We currently DO NOT support get by id for jobs and runtime-envs
The output schema is defined at State API Schema section.
For example, the output schema of ray get tasks <task-id>
is
TaskState
.
Usage:
Get an actor with actor id <actor-id>
` ray get actors <actor-id> `
Get a placement group information with <placement-group-id>
` ray get placement-groups <placement-group-id> `
The API queries one or more components from the cluster to obtain the data. The returned state snapshot could be stale, and it is not guaranteed to return the live data.
- Args:
resource: The type of the resource to query. id: The id of the resource.
- Raises:
RayStateApiException
if the CLI is failed to query the data.
ray get [OPTIONS] {actors|placement-
groups|nodes|workers|tasks|objects|cluster-events} [ID]
Options
- --address <address>#
The address of Ray API server. If not provided, it will be configured automatically from querying the GCS server.
- --timeout <timeout>#
Timeout in seconds for the API requests. Default is 30
Arguments
- RESOURCE#
Required argument
- ID#
Optional argument
Log#
This section contains commands to access logs from Ray clusters.
Note
APIs are alpha. This feature requires a full installation of Ray using pip install "ray[default]"
.
Log CLI allows users to access the log from the cluster. Note that only the logs from alive nodes are available through this API.
ray logs#
Get logs based on filename (cluster) or resource identifiers (actor)
Example:
Get all the log files available on a node (ray address could be obtained from
ray start --head
orray.init()
).
` ray logs cluster `
[ray logs cluster] Print the last 500 lines of raylet.out on a head node.

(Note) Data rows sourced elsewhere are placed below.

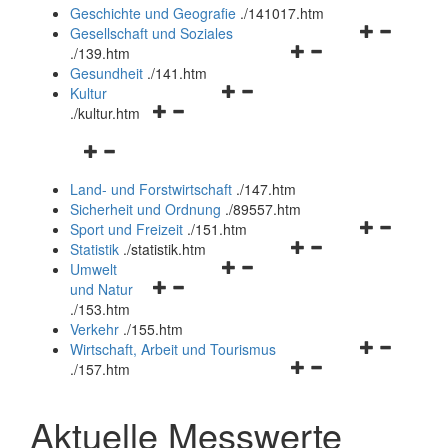
und
Geschichte und Geografie
.
/141017.htm
schließen
Navigationsm
Gesellschaft und Soziales
Navigationsmenü
öffnen
.
/139.htm
öffnen
und
Gesundheit
.
/141.htm
Navigationsmenü
und
schließen
Kultur
Navigationsmenü
öffnen
schließen
.
/kultur.htm
öffnen
und
Navigationsmenü
und
schließen
öffnen
schließen
Land- und Forstwirtschaft
.
/147.htm
und
Sicherheit und Ordnung
.
/89557.htm
schließen
Navigationsm
Sport und Freizeit
.
/151.htm
Navigationsmenü
öffnen
Statistik
.
/statistik.htm
Navigationsmenü
öffnen
und
Umwelt
Navigationsmenü
öffnen
und
schließen
und Natur
öffnen
und
schließen
.
/153.htm
und
schließen
Verkehr
.
/155.htm
schließen
Navigationsm
Wirtschaft, Arbeit und Tourismus
Navigationsmenü
öffnen
.
/157.htm
öffnen
und
und
schließen
Aktuelle Messwerte
schließen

` ray logs cluster raylet.out --tail 500 `
Or simply, using
ray logs
as an alias forray logs cluster
:
` ray logs raylet.out --tail 500 `
Print the last 500 lines of raylet.out on a worker node id A.
` ray logs raylet.out --tail 500 —-node-id A `
[ray logs actor] Follow the log file with an actor id ABC.
` ray logs actor --id ABC --follow `
[ray logs task] Get the std err generated by a task.
Note: If a task is from a concurrent actor (i.e. an async actor or a threaded actor), the log of the tasks are expected to be interleaved. Please use
ray logs actor --id <actor_id>
for the entire actor log.
` ray logs task --id <TASK_ID> --err `
ray logs [OPTIONS] COMMAND [ARGS]...
Commands
- actor
Get/List logs associated with an actor.
- cluster
Get/List logs that matches the GLOB_FILTER…
- job
Get logs associated with a submission job.
- task
Get logs associated with a task.
- worker
Get logs associated with a worker process.